Step 1: Start with the pages that matter most. Do not audit every URL equally. Use homepage, money pages, category pages, and top skill pages first.

Step 2: Use URL Inspection on the exact canonical URL. Confirm whether Google can crawl the page, whether it is indexed, and whether the selected canonical matches your intended canonical.

Step 3: Review the Page Indexing report for exclusion patterns. Pay attention to duplicate without user-selected canonical, alternate page with proper canonical tag, soft 404, crawled currently not indexed, discovered currently not indexed, and redirect issues.

Step 4: Compare the inspected URL to the sitemap and internal links. A good page should appear in the sitemap on its clean canonical path and receive internal links from relevant pages.

Step 5: Check route hygiene. If old paths, .html variants, preview routes, backup files, or template pages are discoverable, they dilute crawl and send mixed canonical signals.

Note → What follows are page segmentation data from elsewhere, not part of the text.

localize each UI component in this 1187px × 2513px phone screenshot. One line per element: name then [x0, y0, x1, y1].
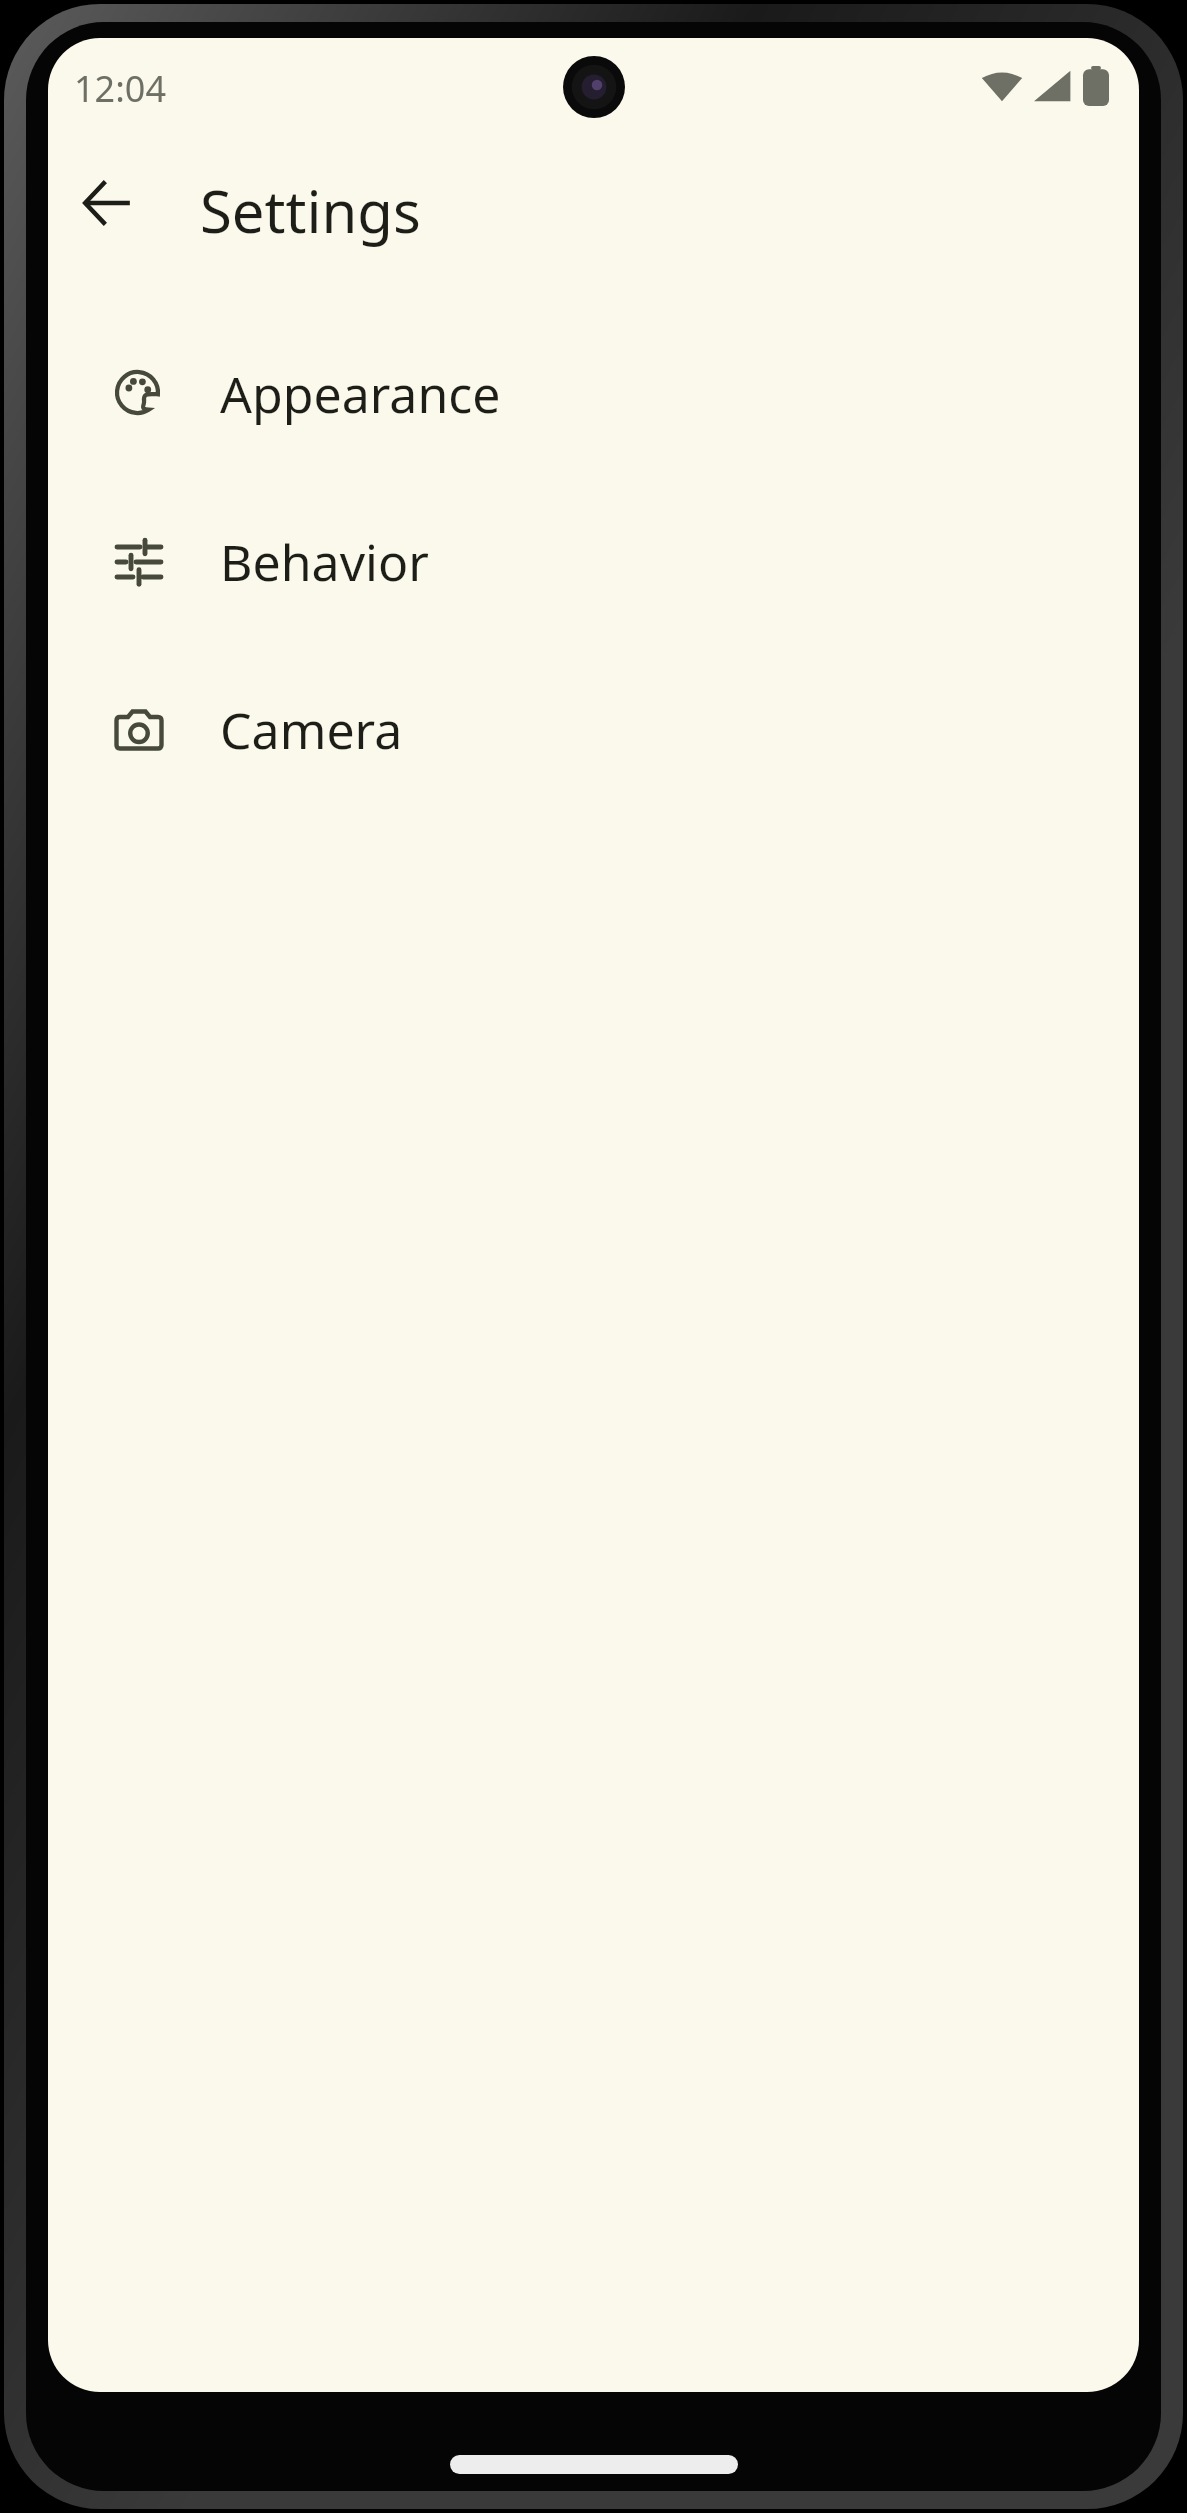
button[interactable]: Behavior	[48, 478, 1139, 646]
staticText: Camera	[220, 696, 403, 764]
button[interactable]: Back	[62, 157, 154, 249]
button[interactable]: Appearance	[48, 310, 1139, 478]
staticText: Behavior	[220, 528, 429, 596]
button[interactable]: Camera	[48, 646, 1139, 814]
staticText: Appearance	[220, 360, 501, 428]
staticText: 12:04	[74, 64, 167, 113]
staticText: Settings	[200, 171, 421, 250]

Step 6: Decide the right fix. Some pages need technical cleanup, some need consolidation, and some simply are not worth indexing.

Output

The output should include:

  • The URL reviewed
  • Its current indexing state
  • The selected canonical versus intended canonical
  • The likely root cause
  • The action: fix, merge, redirect, noindex, or leave alone

Direct Answer

Run this review when a page should be visible in Google but is not. Check the exact canonical URL, confirm whether Google can crawl and index it, compare the selected canonical to the intended one, and then fix the route, sitemap, redirect, or duplication issue before publishing more pages.

Evidence and Sources

Freshness and Verification Cadence

  • Run this review weekly for money pages and immediately after route, canonical, sitemap, or template changes.
  • Re-run the exact URLs after every shipped fix so the evidence pack records whether the issue was actually resolved.
  • Update the evidence pack date each time the indexing state changes. This keeps the page useful as an operating document instead of a static SEO checklist.

Evidence Pack Template (for this review)

  • Review date (UTC): YYYY-MM-DD
  • Property and environment: domain + production/staging
  • Top URLs audited: 5-20 canonical URLs
  • Indexing states observed: indexed, crawled currently not indexed, discovered currently not indexed, duplicate, alternate with canonical
  • Canonical mismatch count: N
  • Sitemap mismatch count: N
  • Route hygiene violations found: N (.html, preview routes, backup pages, template artifacts)
  • Actions shipped: redirect, canonical fix, sitemap cleanup, internal link correction, noindex
  • Verification evidence: Search Console screenshot IDs or report export paths

What is the first URL I should inspect?

Inspect the exact canonical URL you want Google to index, not a redirected variant or an old .html path. That gives you one clean read on crawlability, index state, and Google-selected canonical before you debug anything else.

When is an excluded page not actually a problem?

An excluded page is not automatically a problem when it is intentionally alternate, duplicated, redirected, or non-indexable by design. The issue is only real when a page that should rank is excluded while the intended canonical page is missing or weakened.

What proof shows that an indexing fix actually worked?

The proof is a clean before-and-after record: the affected canonical URL, the original indexing state, the shipped fix, and a later URL Inspection or Page Indexing check showing the canonical and indexing status changed as expected.

What Good Looks Like

A healthy indexing layer has:

  • Important pages returning 200
  • One canonical URL per public page
  • Sitemap entries that match live canonical URLs
  • No internal links to backup, template, or preview pages
  • Clear separation between pages worth indexing and pages that should stay out of search

Common Mistakes

Do not treat every excluded page as a problem. Do not keep backup files or old .html routes in the sitemap. Do not debug indexing without checking the exact canonical URL. Do not keep publishing new pages while canonical and redirect hygiene are unresolved.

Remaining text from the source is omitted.